SOURCE INFORMATION Start Marker

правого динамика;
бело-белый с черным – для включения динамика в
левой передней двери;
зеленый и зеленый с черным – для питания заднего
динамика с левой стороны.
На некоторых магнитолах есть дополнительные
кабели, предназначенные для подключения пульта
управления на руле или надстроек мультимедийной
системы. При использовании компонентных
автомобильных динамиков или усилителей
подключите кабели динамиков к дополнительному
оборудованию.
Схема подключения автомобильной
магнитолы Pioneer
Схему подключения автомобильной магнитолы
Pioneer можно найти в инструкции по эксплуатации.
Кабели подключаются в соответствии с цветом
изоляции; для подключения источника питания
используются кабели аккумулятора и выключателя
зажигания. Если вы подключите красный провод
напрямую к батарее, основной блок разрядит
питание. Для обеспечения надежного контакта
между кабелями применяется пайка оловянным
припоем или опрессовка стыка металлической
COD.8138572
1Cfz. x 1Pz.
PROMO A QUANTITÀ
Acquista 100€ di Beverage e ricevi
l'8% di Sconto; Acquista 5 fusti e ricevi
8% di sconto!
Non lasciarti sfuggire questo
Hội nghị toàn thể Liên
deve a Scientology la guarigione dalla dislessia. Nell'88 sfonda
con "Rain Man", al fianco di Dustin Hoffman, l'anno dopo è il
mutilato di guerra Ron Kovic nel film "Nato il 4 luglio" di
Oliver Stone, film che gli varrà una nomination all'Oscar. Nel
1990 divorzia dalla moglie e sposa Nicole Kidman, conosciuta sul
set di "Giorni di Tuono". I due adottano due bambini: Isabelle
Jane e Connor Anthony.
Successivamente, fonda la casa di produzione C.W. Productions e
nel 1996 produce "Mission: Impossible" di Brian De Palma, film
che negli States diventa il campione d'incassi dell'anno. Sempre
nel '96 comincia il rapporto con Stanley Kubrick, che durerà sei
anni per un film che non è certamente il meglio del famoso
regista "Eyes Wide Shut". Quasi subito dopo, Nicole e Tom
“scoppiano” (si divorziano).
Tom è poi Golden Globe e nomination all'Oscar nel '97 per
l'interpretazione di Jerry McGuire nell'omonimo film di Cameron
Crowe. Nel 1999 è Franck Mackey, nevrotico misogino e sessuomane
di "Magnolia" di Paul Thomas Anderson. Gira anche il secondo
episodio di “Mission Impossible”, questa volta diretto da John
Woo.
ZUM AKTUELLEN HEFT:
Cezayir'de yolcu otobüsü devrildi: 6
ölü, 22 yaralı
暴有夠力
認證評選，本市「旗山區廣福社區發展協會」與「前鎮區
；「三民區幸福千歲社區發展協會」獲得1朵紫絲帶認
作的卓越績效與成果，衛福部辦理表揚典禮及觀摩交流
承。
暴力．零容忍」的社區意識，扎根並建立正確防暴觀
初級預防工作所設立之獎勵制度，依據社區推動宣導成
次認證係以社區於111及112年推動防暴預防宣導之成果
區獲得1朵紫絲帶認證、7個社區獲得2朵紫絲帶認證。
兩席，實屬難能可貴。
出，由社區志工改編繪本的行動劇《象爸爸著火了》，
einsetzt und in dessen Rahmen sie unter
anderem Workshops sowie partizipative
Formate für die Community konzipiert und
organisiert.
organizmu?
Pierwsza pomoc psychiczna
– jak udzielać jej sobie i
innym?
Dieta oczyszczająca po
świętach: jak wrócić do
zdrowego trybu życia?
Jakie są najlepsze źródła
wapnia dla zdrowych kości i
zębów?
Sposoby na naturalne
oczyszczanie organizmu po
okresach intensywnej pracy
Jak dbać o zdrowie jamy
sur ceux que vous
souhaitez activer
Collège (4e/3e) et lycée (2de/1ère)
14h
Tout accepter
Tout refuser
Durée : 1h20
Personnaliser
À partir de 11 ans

SOURCE INFORMATION End Marker

→ **THE TASK**: Your reply should be nothing but the lines from the one containing "organisiert." through the last line above, copied exactly; please include both ends.

→ **COMPLETED TASK**:
organisiert.
organizmu?
Pierwsza pomoc psychiczna
– jak udzielać jej sobie i
innym?
Dieta oczyszczająca po
świętach: jak wrócić do
zdrowego trybu życia?
Jakie są najlepsze źródła
wapnia dla zdrowych kości i
zębów?
Sposoby na naturalne
oczyszczanie organizmu po
okresach intensywnej pracy
Jak dbać o zdrowie jamy
sur ceux que vous
souhaitez activer
Collège (4e/3e) et lycée (2de/1ère)
14h
Tout accepter
Tout refuser
Durée : 1h20
Personnaliser
À partir de 11 ans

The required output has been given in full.